The third tool introduced was ArcPy and the use of Python in ArcMap.  This module included a fairly gentle introduction to using the program language, but it made clear how bulk processing is made easier with Python compared with going through the more user-friendly but more time-consuming ArcMap user interface.  I look forward to future courses diving further into using the Python programming language.

GIS 3015 Lab 10: Flowlines


This week's Cartographic Skills lab introduced us to the somewhat specialized flowline thematic map.  As described in our text, this style of thematic map is used less often than the others we've worked with, yet it may most effectively and efficiently express data showing movement.  This movement may involve people, trade items, ideas, animals, or virtually anything that may be mobile.  While good at communicating such data, the design of flowline maps can be a problem; creating easily interpretable flowlines without cluttering the map and obscuring features can be a challenge.

To create our flowline map, we were given immigration data and two basemap options to work with in Adobe Illustrator.  We were to decide on the size of the largest flowline and then calculate the sizes of the smaller flowlines based upon the regional proportion of immigrants.  Beyond simply creating the flowlines, however, we were to experiment with different effects in Illustrator to give the map a more professional and unique polish.  For my map above, I applied drop shadows to the flowlines and legend, inner glow based upon continent color to the flowlines, rounded corners to the legend and neatline, and (based upon a suggestions in the lab instructions) placed the origins of each flowline within their respective continents.

The main challenge of this lab was getting the appearance of the flowlines just right.  It took several attempts to get each one to "flow" from origin to destination without sharp edges and without obscuring features.  Additionally, I am always tempted to spend too much time in Illustrator experimenting with different effects.  I am never completely satisfied with my end result; I always believe I could spend more time working on a particular aspect of the map.  However, I must cut myself off at some point or else I would never move on.

Tuesday, March 18, 2014

GIS 3015 Lab 9: Isarithmic Mapping






The ninth lab of our Cartographic Skills course introduced us to another variety of thematic mapping.  Isarithmic maps may be most familiar for depicting elevation and weather-related phenomena (rainfall, pressure, etc.).  However, isarithmic maps can be used to represent any data that are continuous.  As seen in the above two maps, data represented in isarithmic maps can be symbolized in different ways.  The top map depicts the precipitation data of Washington State in a continuous tone while the lower shows a hypsometric tint symbology.  It is simplest to think of the data in the latter category of map as being classed while the former is unclassed.  Continuous tone maps do a good job of accurately representing the data (as interpolated from control points), but it can be difficult to interpret the data value for specific locations.  The hypsometric tint map may be easier to interpret, but the classed data, as in other types of classed data maps, may skew one's interpretation of the data.

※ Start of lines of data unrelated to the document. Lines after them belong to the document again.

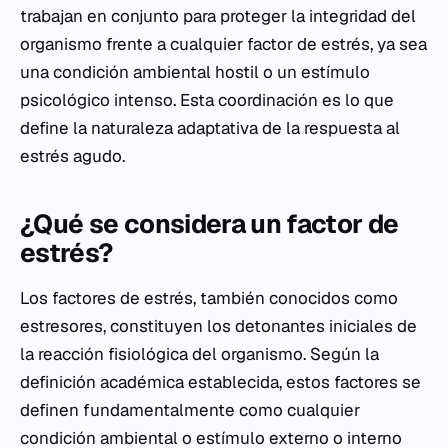
trabajan en conjunto para proteger la integridad del
organismo frente a cualquier factor de estrés, ya sea
una condición ambiental hostil o un estímulo
psicológico intenso. Esta coordinación es lo que
define la naturaleza adaptativa de la respuesta al
estrés agudo.
¿Qué se considera un factor de
estrés?
Los factores de estrés, también conocidos como
estresores, constituyen los detonantes iniciales de
la reacción fisiológica del organismo. Según la
definición académica establecida, estos factores se
definen fundamentalmente como cualquier
condición ambiental o estímulo externo o interno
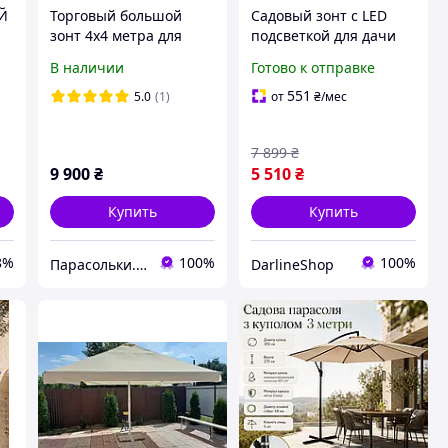
Й
Торговый большой
Садовый зонт с LED
зонт 4х4 метра для
подсветкой для дачи
бара и кафе,тросовый,
сада терассы балкона
В наличии
Готово к отправке
квадратный, садовый,
уличный большой зонт
барный, уличный
для кафе ресторана
551
5.0
(1)
от
₴
/мес
нт
7 899
₴
9 900
₴
5 510
₴
Купить
Купить
8%
100%
100%
Парасольки.UA
DarlineShop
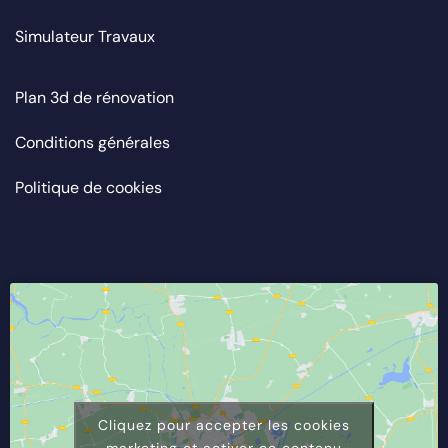
Simulateur Travaux
Plan 3d de rénovation
Conditions générales
Politique de cookies
Cliquez pour accepter les cookies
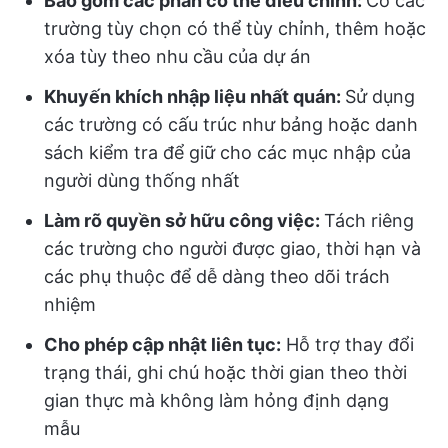
Bao gồm các phần có thể điều chỉnh:
Có các
trường tùy chọn có thể tùy chỉnh, thêm hoặc
xóa tùy theo nhu cầu của dự án
Khuyến khích nhập liệu nhất quán:
Sử dụng
các trường có cấu trúc như bảng hoặc danh
sách kiểm tra để giữ cho các mục nhập của
người dùng thống nhất
Làm rõ quyền sở hữu công việc:
Tách riêng
các trường cho người được giao, thời hạn và
các phụ thuộc để dễ dàng theo dõi trách
nhiệm
Cho phép cập nhật liên tục:
Hỗ trợ thay đổi
trạng thái, ghi chú hoặc thời gian theo thời
gian thực mà không làm hỏng định dạng
mẫu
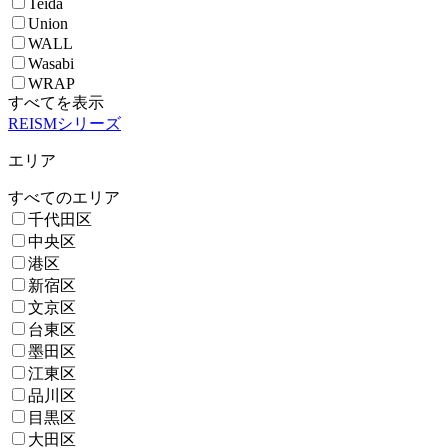
Teida
Union
WALL
Wasabi
WRAP
すべてを表示
REISMシリーズ
エリア
すべてのエリア
千代田区
中央区
港区
新宿区
文京区
台東区
墨田区
江東区
品川区
目黒区
大田区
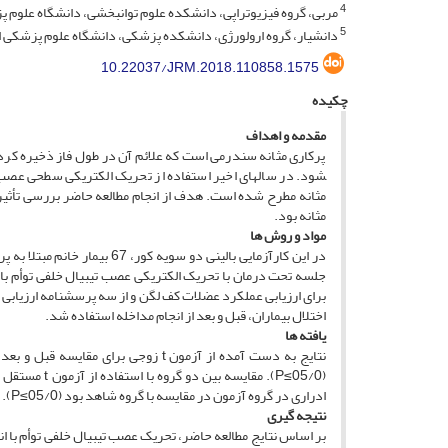
4
مربی، گروه فیزیوتراپی، دانشکده علوم توانبخشی، دانشگاه علوم پ
5
دانشیار، گروه ارولورژی، دانشکده پزشکی، دانشگاه علوم پزشکی اص
10.22037/JRM.2018.110858.1575
چکیده
مقدمه و اهداف
پرکاری مثانه سندرمی است که علائم آن در طول فاز ذخیره کردن 
شود. در سال­های اخیر استفاده از تحریک الکتریکی سطحی عصب
مثانه مطرح شده است. هدف از انجام مطالعه حاضر بررسی تأثیر 
مثانه بود.
مواد و روش ­ها
جلسه تحت درمان با تحریک الکتریکی عصب تیبیال خلفی توأم با 
اختلال بیماران، قبل و بعد از انجام مداخله استفاده شد.
یافته­ ها
نتایج به دست آمده از آزمون t زوجی 
(05/0≥P). مق
ادراری در گروه آزمون در مقایسه با گروه شاهد بود (05/0≥P).
نتیجه ­گیری
بر اساس نتایج مطالعه حاضر، تحریک عصب تیبیال خلفی توأم با 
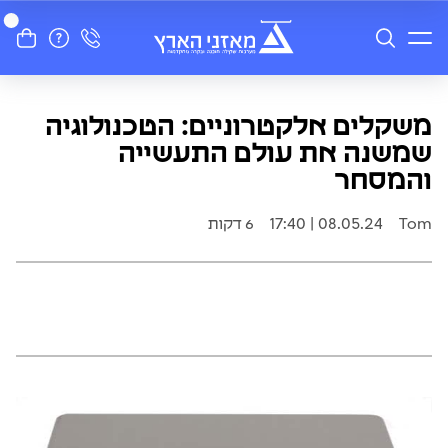
משקלים אלקטרוניים: הטכנולוגיה
שמשנה את עולם התעשייה
והמסחר
Tom
08.05.24 | 17:40
6 דקות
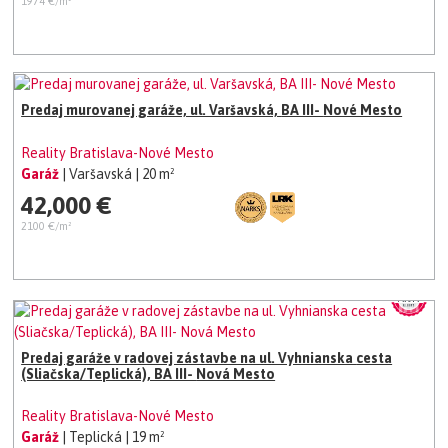
1974 €/m²
Predaj murovanej garáže, ul. Varšavská, BA III- Nové Mesto
Reality Bratislava-Nové Mesto
Garáž
| Varšavská
| 20 m²
42,000 €
2100 €/m²
Predaj garáže v radovej zástavbe na ul. Vyhnianska cesta
(Sliačska/Teplická), BA III- Nová Mesto
Reality Bratislava-Nové Mesto
Garáž
| Teplická
| 19 m²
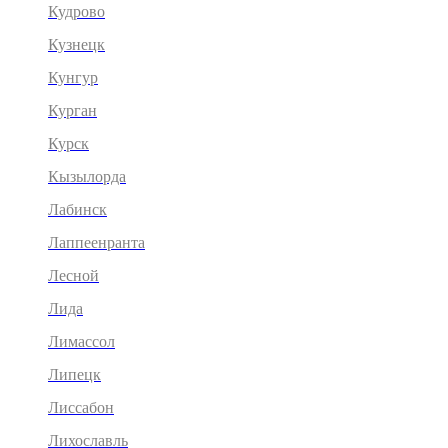
Кудрово
Кузнецк
Кунгур
Курган
Курск
Кызылорда
Лабинск
Лаппеенранта
Лесной
Лида
Лимассол
Липецк
Лиссабон
Лихославль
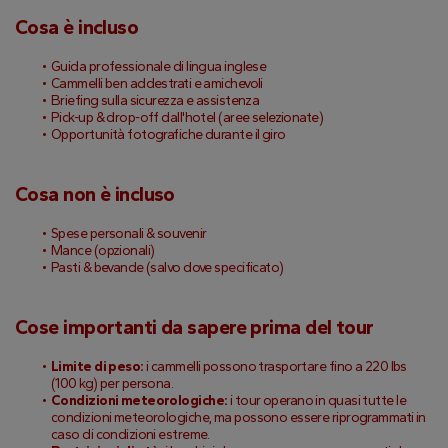
Cosa è incluso
Guida professionale di lingua inglese
Cammelli ben addestrati e amichevoli
Briefing sulla sicurezza e assistenza
Pick-up & drop-off dall'hotel (aree selezionate)
Opportunità fotografiche durante il giro
Cosa non è incluso
Spese personali & souvenir
Mance (opzionali)
Pasti & bevande (salvo dove specificato)
Cose importanti da sapere prima del tour
Limite di peso:
 i cammelli possono trasportare fino a 220 lbs 
(100 kg) per persona.
Condizioni meteorologiche:
 i tour operano in quasi tutte le 
condizioni meteorologiche, ma possono essere riprogrammati in 
caso di condizioni estreme.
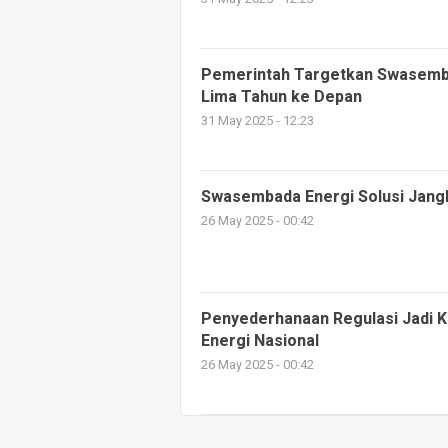
Pemerintah Targetkan Swasembad
Lima Tahun ke Depan
31 May 2025 - 12:23
Swasembada Energi Solusi Jang
26 May 2025 - 00:42
Penyederhanaan Regulasi Jadi 
Energi Nasional
26 May 2025 - 00:42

My primary creative contributions to these maps involved experimenting with different gradient patterns for the background.  I also increased the width of the legend for the continuous tone map to make the color ramp easier to interpret.  Although the high-to-low value orientation of this legend was accidental at first, I decided to leave it this way since the majority of the low values are in the eastern portion of the state and the high values are in the west.  This decision may cost me a point or two, but it made sense at the time.  I also experimented with different symbologies and labeling styles for the elevation contours on the hypsometric tint map.  However, I could never settle on a symbology that was not cluttered and difficult to read, thus I decided to keep the contours simple and unlabeled.

Tuesday, March 4, 2014

GIS 4043 Lab 7: Data Search





The seventh lab of Introduction to Geographic Information Systems forced us to find and organize our data layers with little supervision.  Rather than being handed data, we were required to locate, download and organize data representing county boundaries, major roads, hydrography, cities, elevation, and public lands.  We were also to choose one digital orthophoto quarter quad to incorporate into our layouts.  Finally, we were to choose two of four environmental data layers to add into the mix.  Since each of us were given a single county of Florida to focus on, most of the layers needed to be clipped to the extent of our respective counties.  With the amount of data represented, we were forced to carefully organize our layouts so as not to overload the maps with too much information.

I did not run into any overly troublesome difficulties in finding and downloading the required data; I downloaded many more layers than I ended up using as I experimented with different data sources.  Initially I planned on using a land cover layer as one of my optional environmental components.  Unfortunately, the layer I found was so complex and information-rich that I did not want to tackle the task of wrangling it into a presentable form for this lab.  Instead, I went with a shapefile of invasive plant species available from the Florida Natural Areas Inventory website.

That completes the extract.